Dennis Hunink
Dennis Hunink

Reputation: 583

Remove duplicates from MySQL DB

I've got a database with over 7000 records. As it turns out, there are several duplicates within those records. I found several suggestions on how to delete duplicates and keep only 1 record. But in my case things are a bit more complicated: cases are not simply duplicates if they hold the same data as another record. Instead, several cases ar perfectly okay holding the same data. They are marked as duplicate only when they hold the same data AND are both inserted within 30 seconds.

Therefore I need a SQL statement that deletes duplicates (eg: all fields, except id and datetime) if they have been inserted within a 40 seconds range (eg: evaluating the datetime field).

Since I'm everything but a SQL expert and can't find a suitable solution online, I truly hope some of you might help me out and point me in the right direction. That would be very appreciated!
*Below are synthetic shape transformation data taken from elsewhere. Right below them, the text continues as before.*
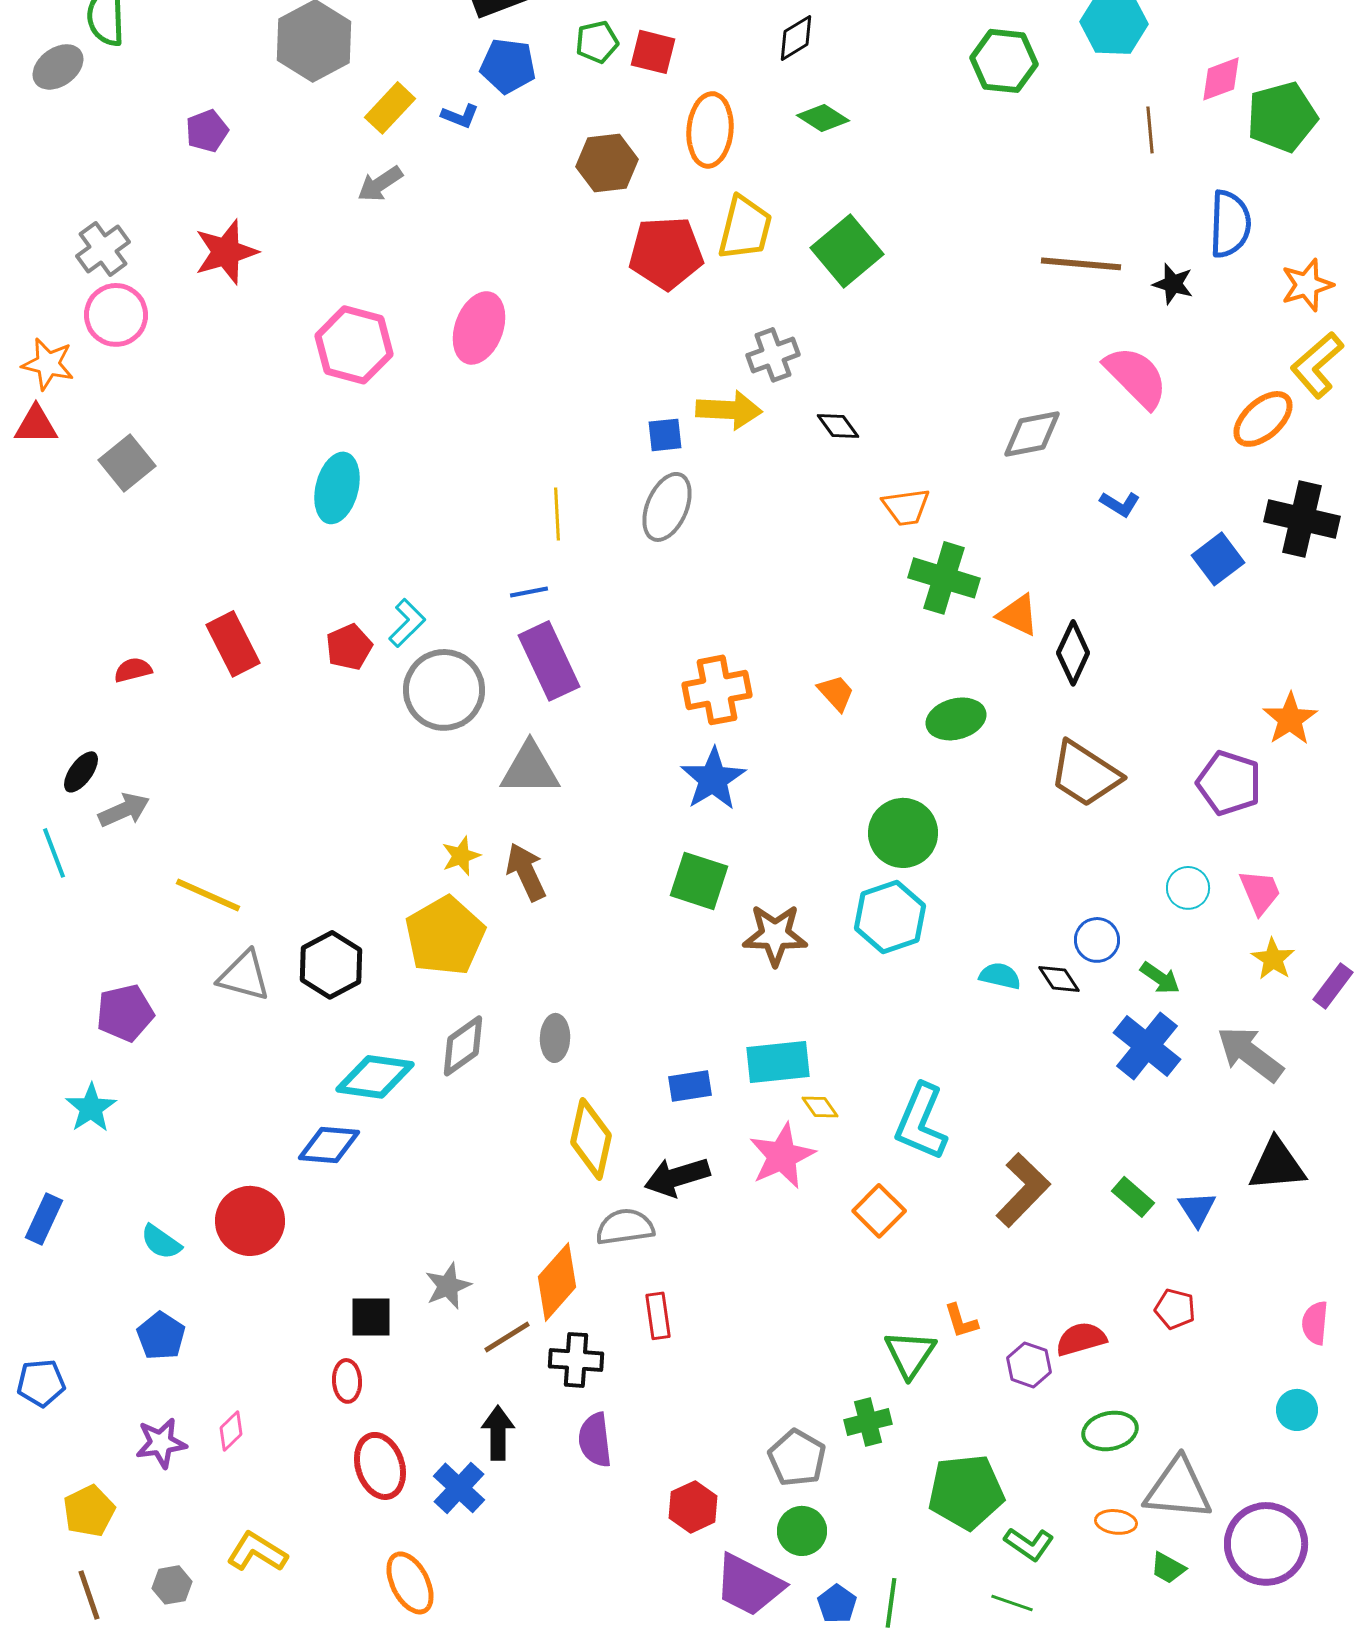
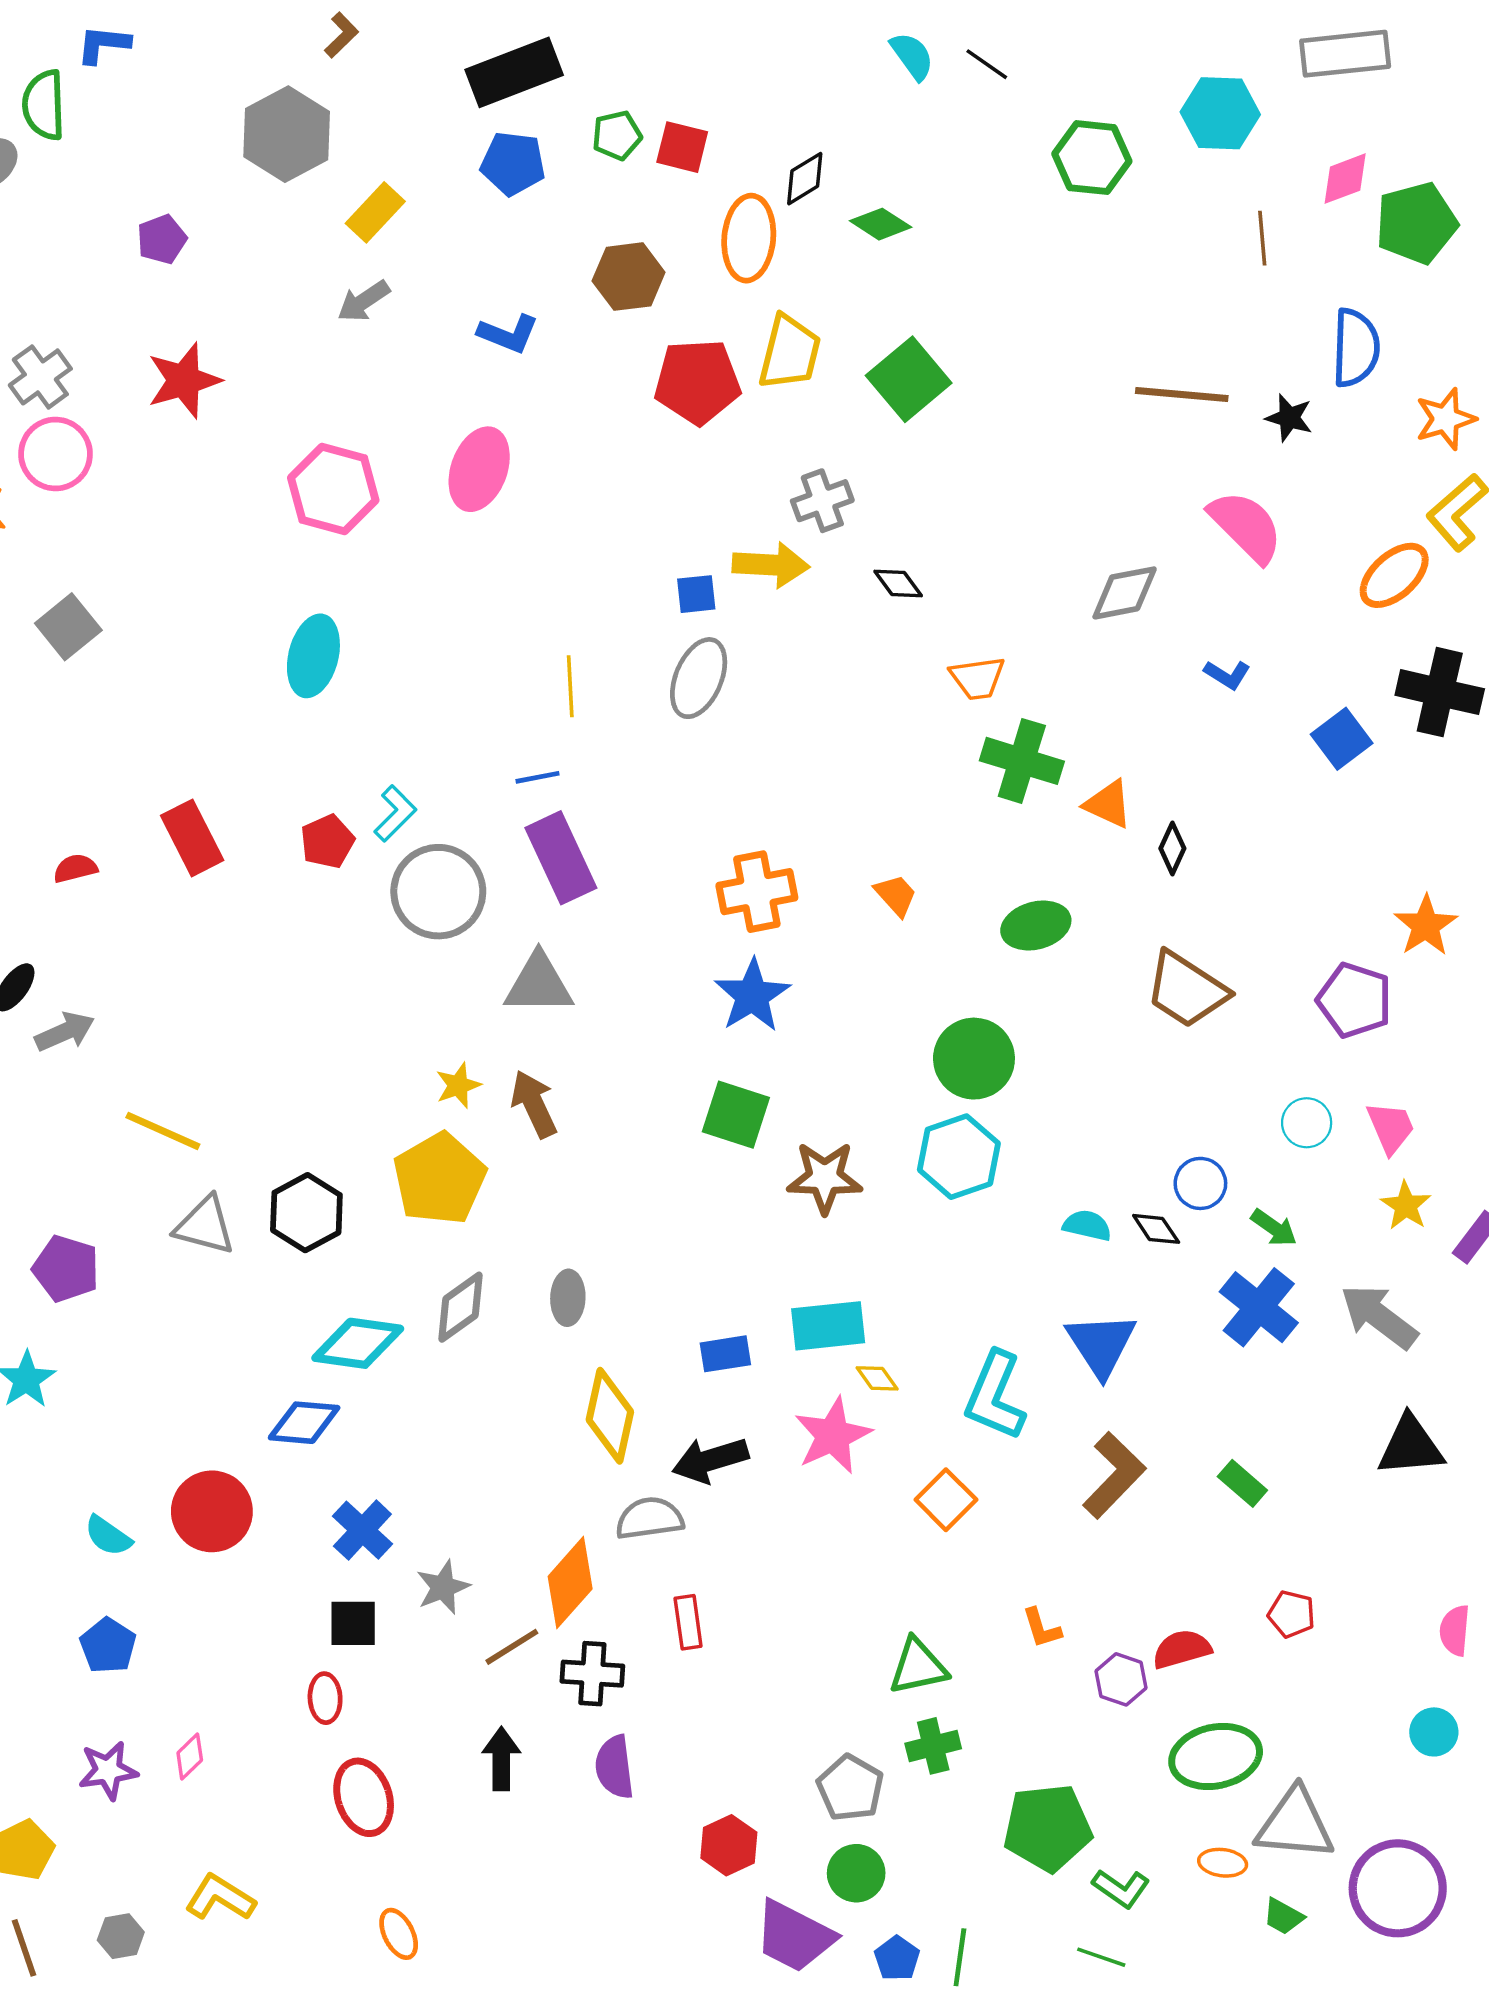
black diamond: (796, 38) -> (805, 179), moved
blue L-shape: (460, 116) -> (508, 334), moved, size x1.4
black diamond: (1073, 653) -> (1172, 848), size x0.7
purple pentagon: (125, 1013) -> (66, 1269), turned 30
blue triangle: (1197, 1209) -> (1101, 1344), moved, size x1.6
green triangle: (910, 1354) -> (918, 1667), moved, turned 44
green ellipse: (1110, 1431) -> (1216, 1756), size x1.4
blue cross: (459, 1488) -> (362, 1530), moved
orange ellipse: (410, 1583) -> (399, 1934), size x0.7

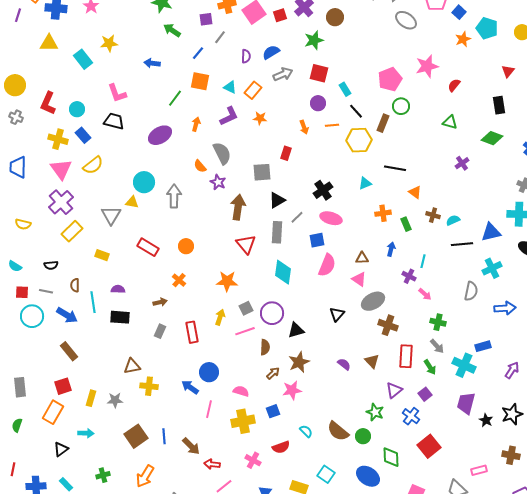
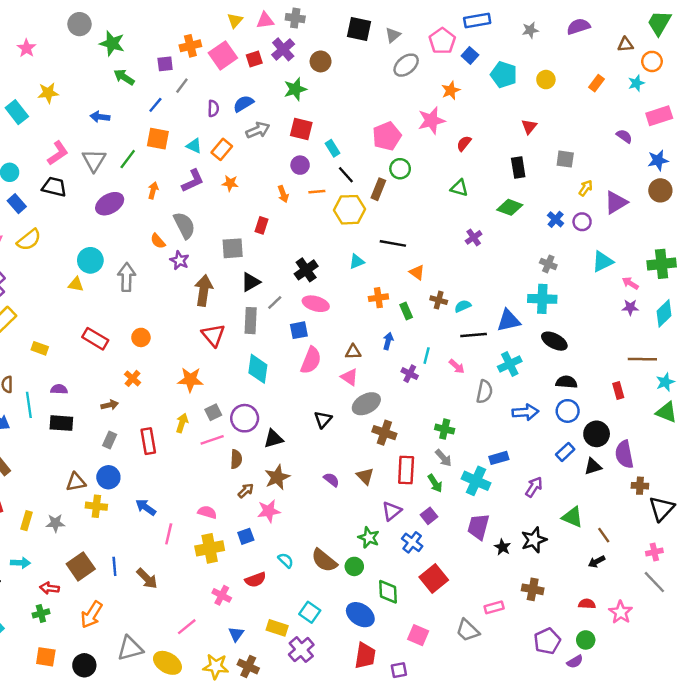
gray ellipse: (406, 20) -> (406, 65), turned -75
orange star: (463, 39) -> (451, 90), moved
pink L-shape: (117, 93) -> (58, 153), turned -105
gray triangle: (111, 215) -> (94, 160), moved
pink arrow: (425, 294) -> (457, 366), moved
blue circle: (209, 372) -> (108, 477), moved
red arrow: (212, 464) -> (49, 588), moved

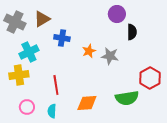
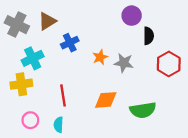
blue cross: (62, 38) -> (70, 43), turned -35
red hexagon: (150, 78) -> (169, 64), moved
orange diamond: (87, 103) -> (106, 100), moved

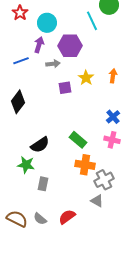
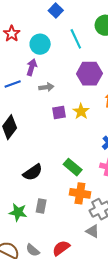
cyan line: (92, 21) -> (76, 39), moved
purple hexagon: (70, 46) -> (89, 74), moved
yellow star: (86, 78) -> (81, 111), moved
green star: (26, 165) -> (18, 212), moved
gray rectangle: (43, 184) -> (41, 206), moved

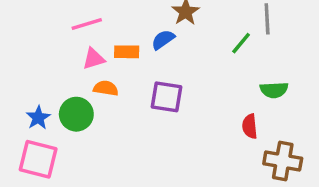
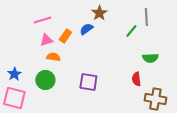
orange rectangle: (127, 52) -> (65, 36), turned -56
purple square: (166, 97) -> (88, 82), moved
green circle: (76, 114) -> (45, 80), moved

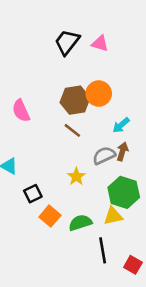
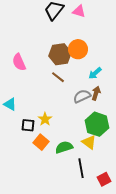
yellow star: (76, 177) -> (45, 119), moved
black square: (33, 194) -> (28, 125), turned 32
yellow triangle: (113, 216) -> (89, 142), turned 49
red square: (133, 265) -> (104, 179), turned 32

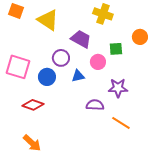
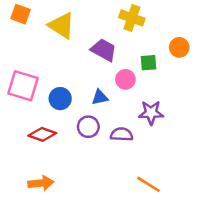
purple circle: (61, 58) -> (88, 127), moved
orange line: (121, 123) -> (148, 184), moved
orange arrow: (32, 143) -> (41, 183), turned -48

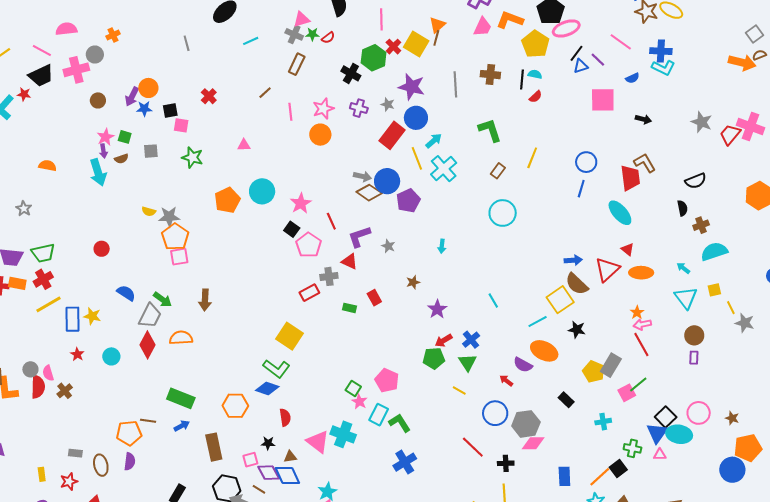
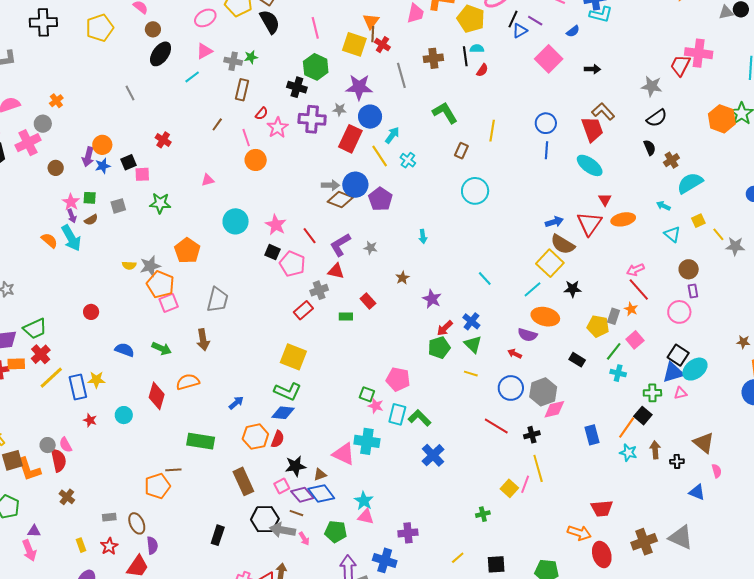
pink triangle: (302, 19) -> (204, 51), moved
red semicircle: (328, 38) -> (262, 114), moved
red cross: (393, 47) -> (382, 45), moved
pink square: (603, 100) -> (549, 59), turned -32
purple cross: (359, 108) -> (312, 119), size x1.5
gray star: (702, 122) -> (652, 86), moved
orange circle: (320, 135) -> (256, 160), moved
orange semicircle: (47, 166) -> (49, 240), moved, turned 42
cyan cross: (444, 169) -> (408, 160), size x0.6
orange pentagon: (227, 200) -> (187, 251), moved
red triangle: (628, 249) -> (605, 200), turned 32
cyan triangle: (686, 298) -> (672, 234), size x0.7
orange star: (637, 312) -> (631, 309), moved
gray trapezoid: (150, 316) -> (218, 300), moved
gray rectangle: (611, 365) -> (613, 316), size x0.7
green line: (638, 384) -> (614, 351), moved
brown cross: (65, 391) -> (67, 497), moved
pink circle: (699, 413) -> (679, 312), moved
red semicircle: (285, 417) -> (278, 439), moved, turned 42
cyan cross: (603, 422) -> (618, 373), turned 35
blue arrow: (182, 426) -> (236, 403), moved
blue triangle: (657, 433) -> (673, 372), turned 50
cyan ellipse: (679, 434) -> (695, 369), turned -35
black star: (268, 443) -> (295, 466), size x1.5
purple semicircle: (130, 461) -> (152, 545), moved

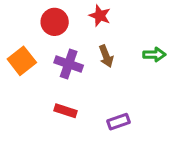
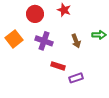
brown arrow: (106, 56) -> (76, 41), moved
red rectangle: (66, 111) -> (58, 66), moved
The table structure is as following:

CREATE TABLE IF NOT EXISTS `wp_ttr_results` (
  `id` int(11) NOT NULL AUTO_INCREMENT,
  `user_id` int(11) NOT NULL,
  `schoolyear` varchar(10) CHARACTER SET utf8 DEFAULT NULL,
  `datetime` timestamp NOT NULL DEFAULT CURRENT_TIMESTAMP ON UPDATE CURRENT_TIMESTAMP,
  `area` varchar(15) CHARACTER SET utf8 NOT NULL,
  `content` varchar(10) CHARACTER SET utf8 NOT NULL,
  `types` varchar(100) CHARACTER SET utf8 NOT NULL,
  `tasksWrong` varchar(300) DEFAULT NULL,
  `tasksRight` varchar(300) DEFAULT NULL,
  `tasksData` longtext CHARACTER SET utf8,
  `parent_id` varchar(20) DEFAULT NULL,
  UNIQUE KEY `id` (`id`)
) ENGINE=MyISAM  DEFAULT CHARSET=latin1 AUTO_INCREMENT=68696 ;

So just to clarify again, a duplicate case is a case that:

[1]holds the same data as another case for all fields, except the id and datetime field

[2]is inserted in the DB, according to the datetime field, within 40 seconds of another record with the same values

If both conditions are met, all cases except one, should be deleted.

Upvotes: 0

Views: 152

Answers (2)

Eugen Rieck
Eugen Rieck

Reputation: 65264

As @Juru pointed out in the comments, we need quite a surgical knive to cut this one. It is however possible to do this in an iterative way via a stored procedure.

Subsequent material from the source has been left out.